Do not judge us harshly, reader: we knew we would not be away long;
we were doing a friend a good turn; and a choice of a couple of unoccupied
bays remained at the disposal of any parent and baby who should happen
this way. ‘As I have never seen a baby at Canary Wharf,’ I remarked
to Tom, ‘it would be unlucky if two turned up at once at 11 o’clock
on a Monday morning.’
We traipsed off to become lost in the bewildering system of lifts
and tunnels beneath the differently named blocks of shops and offices
which towered above us, trying to remember features of the landscape
(a shop selling cards and pink cardboard hearts; a mid-precinct coffee
area where sad, smart people sit alone eating sandwiches) in case
we should ever try to retrace our steps. At last we found John Lewis,
which is above Waitrose. Surprisingly the shop assistant agreed to
release to us our friend’s lighting fittings, and then we became lost
again, searching for the John Lewis collection and loading bay. Finally,
bearing cardboard boxes, we found the Red Floor again, and there was
the Mini.
But what was this? On the windscreen a big white notice. ‘You read
it, Dad,’ said Tom, then (loudly) ‘I can’t read yet because I’m a
baby.’ I read out loud:
PARKING WARNING NOTICE
In order to accommodate the parking requirements of all users of the
car park, Canary Wharf Management have provided ‘Parent & Baby’ bays
specifically for the use of parents with young children shopping in
the retail area. We have recorded your registration number and will
continue to monitor these bays.... Please call the Car Park Office
(0207 418 2752) if you wish to discuss the foregoing....
There was nobody in sight. Tom and I looked at each other in horror.
We had been observed — perhaps were even now being observed — but
by whom? ‘Maybe an attendant came round while we were shopping,’ I
said. ‘Don’t be silly,’ said Tom. ‘How would he have known a parent
and baby had not parked this car and departed? You don’t have to have
a baby-seat or one of those “baby on board” stickers to carry a baby,
you know, it’s not compulsory. Obviously we have been continuously
monitored by a hidden CCTV camera. Someone in a control room somewhere
saw us get out and realised neither of us was a baby.’
‘But from this day forward this car will for ever be under a cloud,’
I said. ‘Its owner’s name may appear on a register of Abusers of the
Parent & Baby regulations. This could seriously prejudice him in some
future legal action. His character is stained.’
We discussed what, if any, action to take. Tom suggested returning
to the shops and buying a big doll, swaddling it comprehensively and
carrying it tenderly back to the car with its face buried in his chest
— then telephoning the special number to get the Mini taken off the
list.
‘Or,’ I said, ‘we could say we did arrive without a baby, and not
unreasonably, because we came to Canary Wharf to take delivery of
a baby; but now we’ve learnt that the baby is not ready for collection.’
‘Collection from where?’
‘One of those new crèches Gordon Brown is promising to fund.’

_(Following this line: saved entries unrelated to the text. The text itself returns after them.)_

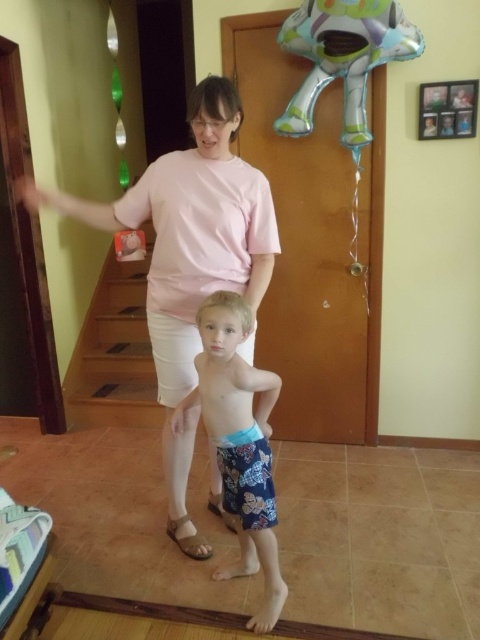 You are a delivery person holding a package and standing in the hallway. You need to place the package on the pink cotton shirt at upper center. However, your arm can only reach 28 inches. Can you reach it from where you are standing next to the brown leather sandal at lower center?

The pink cotton shirt at upper center and brown leather sandal at lower center are 31.18 inches apart from each other. Since your arm can only reach 28 inches, you cannot reach the pink cotton shirt at upper center from the brown leather sandal at lower center. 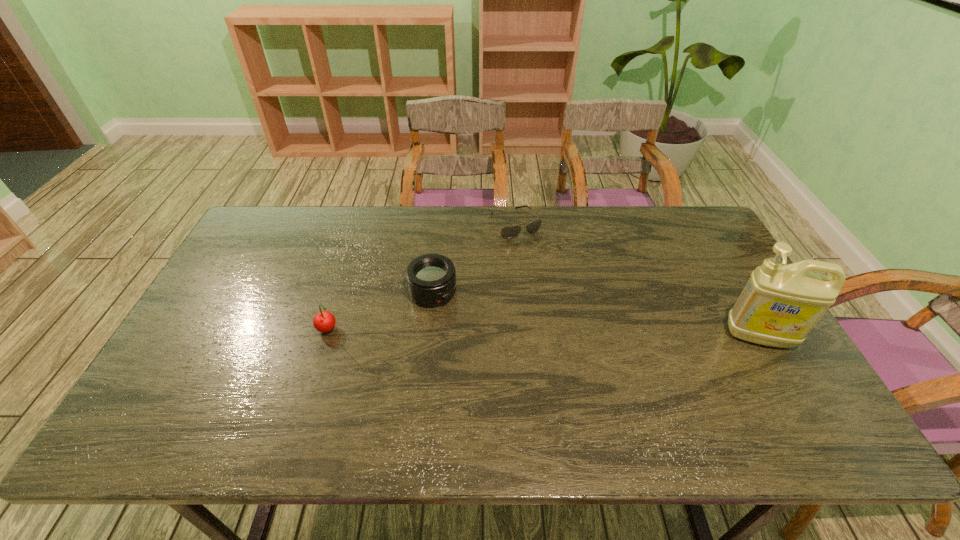 The image size is (960, 540). Identify the location of free space between the second farthest object and the shortest object. (474, 258).

Locate an element on the screen. The image size is (960, 540). object that is the third closest to the tallest object is located at coordinates (324, 321).

Identify which object is located as the second nearest to the cherry. Please provide its 2D coordinates. Your answer should be formatted as a tuple, i.e. [(x, y)], where the tuple contains the x and y coordinates of a point satisfying the conditions above.

[(509, 232)]

I want to click on vacant space that satisfies the following two spatial constraints: 1. on the back side of the shortest object; 2. on the right side of the third tallest object, so click(x=441, y=224). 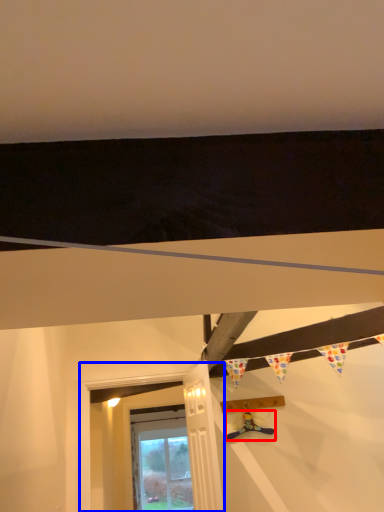 Question: Which point is further to the camera, toy (highlighted by a red box) or window frame (highlighted by a blue box)?

Choices:
 (A) toy
 (B) window frame

Answer: (A) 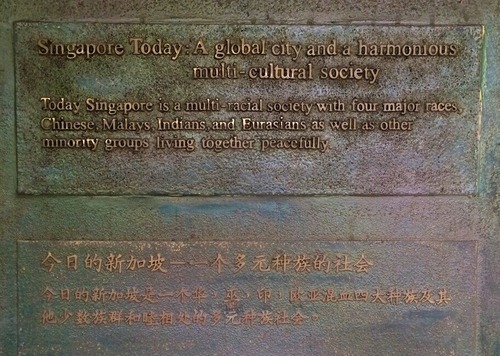 Where is `stains`? stains is located at coordinates pyautogui.click(x=399, y=16). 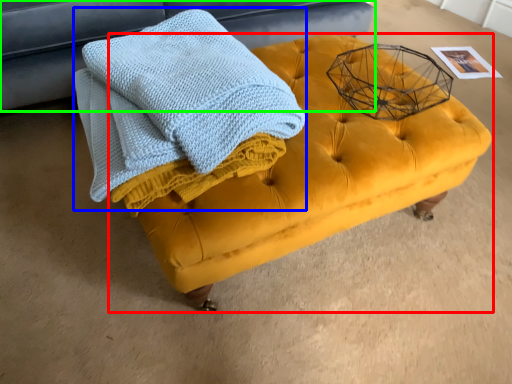 Question: Which object is the farthest from table (highlighted by a red box)? Choose among these: bath towel (highlighted by a blue box) or furniture (highlighted by a green box).

Choices:
 (A) bath towel
 (B) furniture

Answer: (B) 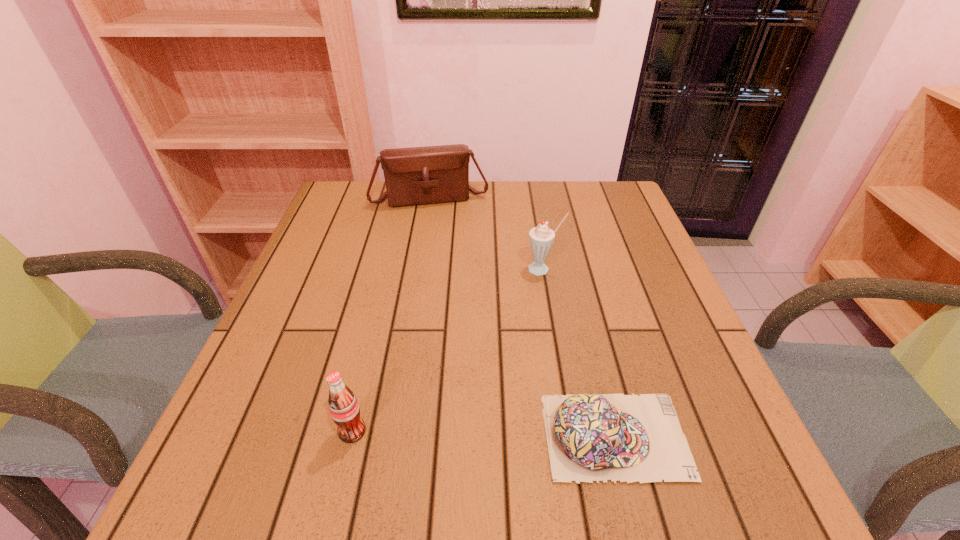 Where is `blank space located 0.370m on the front flap of the farthest object`? blank space located 0.370m on the front flap of the farthest object is located at coordinates pos(459,296).

You are a GUI agent. You are given a task and a screenshot of the screen. Output one action in this format:
    pyautogui.click(x=<x>, y=<y>)
    Task: Click on the free location located on the front flap of the farthest object
    
    Given the screenshot: What is the action you would take?
    pyautogui.click(x=445, y=235)

At what (x,y) coordinates should I click in order to perform the action: click on object located at the far edge. Please return your answer as a coordinate pair (x, y). This screenshot has height=540, width=960. Looking at the image, I should click on [432, 174].

The image size is (960, 540). In order to click on soda present at the near edge in this screenshot , I will do `click(344, 409)`.

The height and width of the screenshot is (540, 960). I want to click on cap located at the near edge, so click(591, 437).

I want to click on object at the left edge, so (432, 174).

Locate an element on the screen. Image resolution: width=960 pixels, height=540 pixels. object positioned at the right edge is located at coordinates (591, 437).

I want to click on object that is at the far left corner, so (432, 174).

What are the coordinates of `object present at the near right corner` in the screenshot? It's located at (591, 437).

You are a GUI agent. You are given a task and a screenshot of the screen. Output one action in this format:
    pyautogui.click(x=<x>, y=<y>)
    Task: Click on the free space at the far edge
    The width and height of the screenshot is (960, 540).
    Given the screenshot: What is the action you would take?
    pyautogui.click(x=552, y=192) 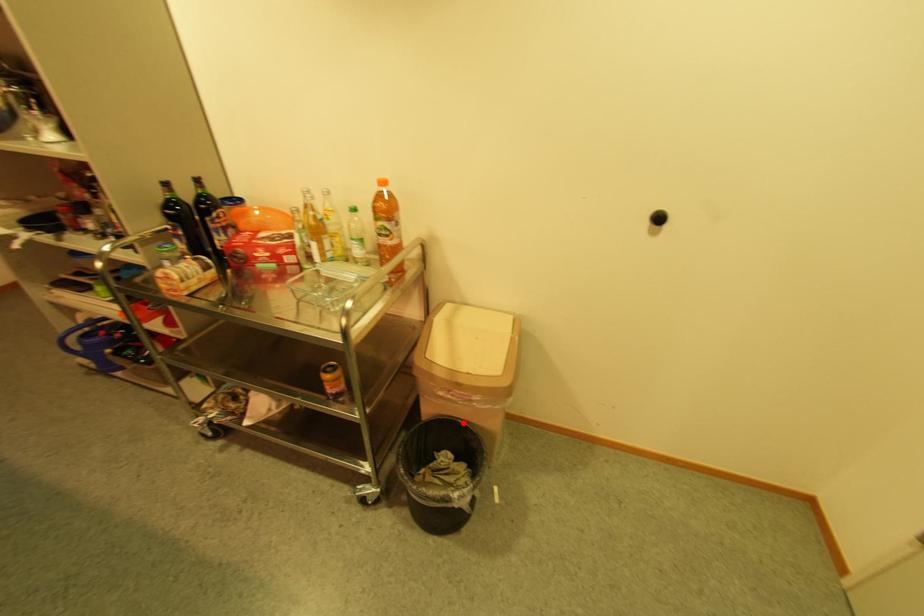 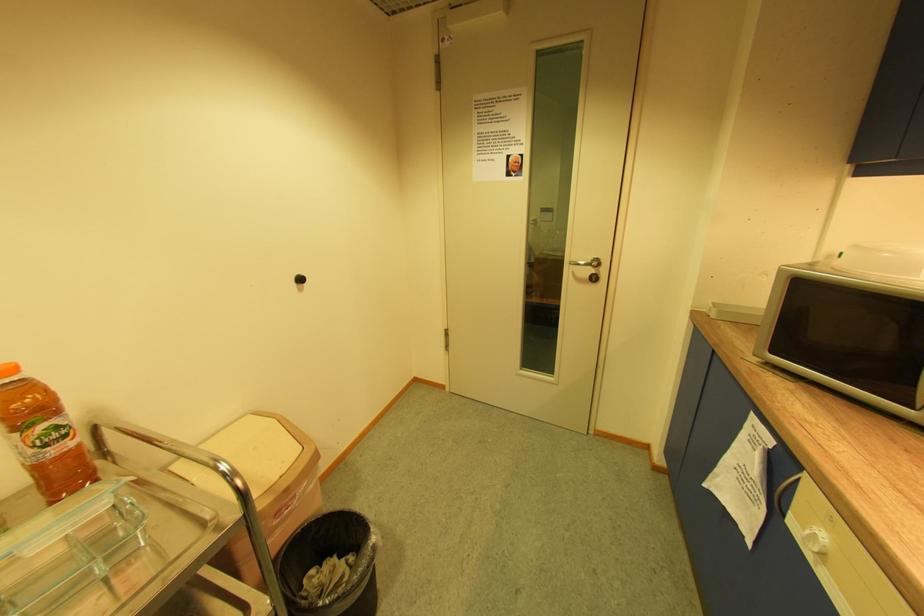 The point at the highlighted location is marked in the first image. Where is the corresponding point in the second image?

(304, 533)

‘They’ll ask you where this crèche is located, and check you have
a baby there.’
‘Let’s just get the hell out of here. Do you think they’re watching
us? Listening to us?’
Both of us felt suddenly cowed by the imagined presence of a seeing
eye and perhaps a hearing ear concealed somewhere near us. Guilt was
written across our faces as we ducked into the Mini and drove off,
baby-less. At the pay-barrier we became convinced we were about to
be apprehended, and sat there grinning foolishly as the unsmiling
attendant took our John Lewis parking token. But whatever he knew,
he said nothing. The sense of relief as the boom was raised and we
drove through towards the daylight was palpable. ‘Slow down,’ said
Tom. ‘Don’t get flashed by one of those speed cameras they have everywhere
now.’
As we walked through the door into my flat and locked it behind us,
I felt the sense of surveillance lifting which Orwell’s Winston Smith
must have known when at last he knew Big Brother wasn’t watching.
Reader, the day is coming when we shall all have to proceed on the
working assumption that, at all times and in all public places, we
are being watched. Already I know that in subterranean parts of Canary
Wharf I am a marked man.
Matthew Parris is a political columnist of the Times.